こういう話が読みたかったんだ! とかなり衝撃を受けました。語り部である森口悠子の話術と、記述トリックの相互作用が昇華しすぎだよ……手放しで賞賛出来る。第一章の衝撃が強すぎて、ちょっと呆然としたり笑。なかなか無い、背筋を駆ける(いい意味での)悪寒があった。 私はこの作品で湊かなえさん自身に物凄く興味を持っちゃいましたね。彼女は何故この話を書こうと思ったのだろう、とか、憎らしく懲らしめたい子供が身近にいたんだろうか、とか笑。殺したいような相手がいたのかなー? とかとか。
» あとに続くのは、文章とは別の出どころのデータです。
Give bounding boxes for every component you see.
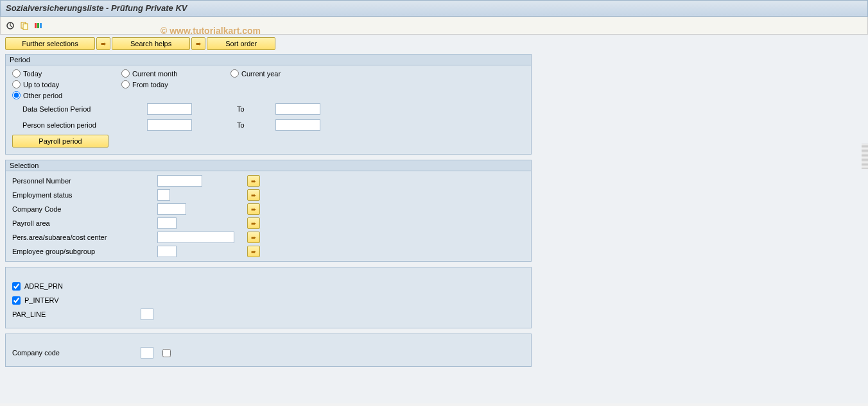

そういう考え方を与えてくれる、”余地がある”作品が私は大好きです。
あ、でも一部では「携帯小説」と言われているらしいですね。この作品をそう批判する人とは話が合う気がしないな。ある種踏み絵的に使えるかもしれない。普通に小説としてその内容が気に食わない・その構成が気に食わないというならわかるけど、「携帯小説」って形容するのがなあ。私はこの作品をそういう風にしか感じられない人とは、まず根本的に合わないと思う。文学がなんたるか、という考え方からして全然違うってことだから。

話題性もあるしということで文庫化してから読んだミーハー野郎なんですが、それでも手に取れて良かった。何度も何度も読み返しては、登場人物たちの自然な「嘘」を見抜いていくのがまた異様に楽しい。辻褄が合いすぎた、正当性しかない「理由」と「告白」は、どこかしらフェイクがある。ニヤッとさせられスカッとする傑作です。